Vinyl provides a fast way to parse XML documents into a type-safe object that is validated against an XSD schema.
To create a parser for a schema, first create the Type definitions for the shape of the document.
There are many ways to do this, for the Dash 2011 schema we used CXSD (MIT Licensed). Take the type definitions, and discard their generated parser.
Using the type definitions we can build a ruleset following the XSD. This is a manual process; follow the XSD closely to match min/max occurrences, defaults, and required attributes.

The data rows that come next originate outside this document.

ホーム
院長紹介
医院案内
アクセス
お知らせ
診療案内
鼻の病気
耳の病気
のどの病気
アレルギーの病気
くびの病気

MPDType example, following the MPDType definition:
const mpdType: XmlRules<MPDtype> = {
ProgramInformation: elements(programInformationType),
BaseURL: elements(baseURLType),
Location: elements({ _content: charactersString }),
Period: elements(periodType, { minOccurs: 1 }),
Metrics: elements(metricsType),
EssentialProperty: elements(descriptorType),
SupplementalProperty: elements(descriptorType),
UTCTiming: elements(descriptorType),
availabilityEndTime: attrDateTime,
availabilityStartTime: attrDateTime,
id: attrString,
maxSegmentDuration: attr(parseDuration, stringifyDuration),
maxSubsegmentDuration: attr(parseDuration, stringifyDuration),
mediaPresentationDuration: attr(parseDuration, stringifyDuration),
minBufferTime: attr(parseDuration, stringifyDuration, { required: true }),
minimumUpdatePeriod: attr(parseDuration, stringifyDuration),
profiles: attr(parseProfiles, stringifyProfiles, { required: true }),
publishTime: attrDateTime,
suggestedPresentationDelay: attr(parseDuration, stringifyDuration),
timeShiftBufferDepth: attr(parseDuration, stringifyDuration),
type: attr(parsePresentationTypeType, stringify, {
default: 'static',
} as const),
} as const
Style note - abbreviations should be cased as they are in the XSD, this follows the exception noted in the TS style guide we follow.

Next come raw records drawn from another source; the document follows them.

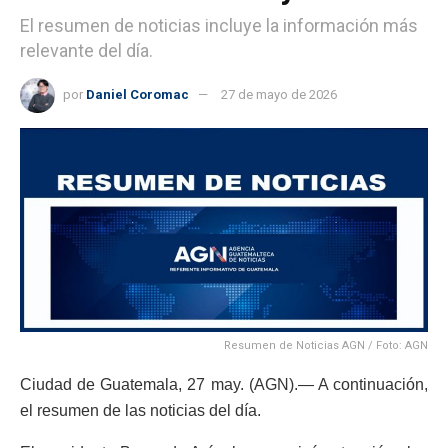
El resumen de noticias incluye la información más
relevante del día.
por
Daniel Coromac
27 de mayo de 2026
Resumen de Noticias AGN / Foto: AGN
Ciudad de Guatemala, 27 may. (AGN).— A continuación,
el resumen de las noticias del día.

XmlRules definitions are meant to be human-readable and easy for the
TypeScript compiler to validate that the rule matches the type definition.
Before this rule set can be used by the parser or stringifier, it must be mapped
to a more performant machine-friendly version.
Map the rules using mapXmlRules:
const dashDrmRulesMapped = mapXmlRules(dashDrmRules)
XmlRules maps XML content to a typed object using the following four rules:
attr Attributeselement Elements with a max occurrence of 1.elements Elements, as an array.characters Text nodes (concatenated).Attribute and characters handlers provide parse and stringify functions to serialize/deserialize the value from the XML.
From the ruleset, we can create an XML handler for the SAX parser:
const dashManifestHandler = new ParseXmlHandlerImpl(dashDrmRulesMapped)
Concurrency note: A handler is stateful while parsing a document, so if there are multiple workers parsing documents simultaneously, a handler per worker thread must be created.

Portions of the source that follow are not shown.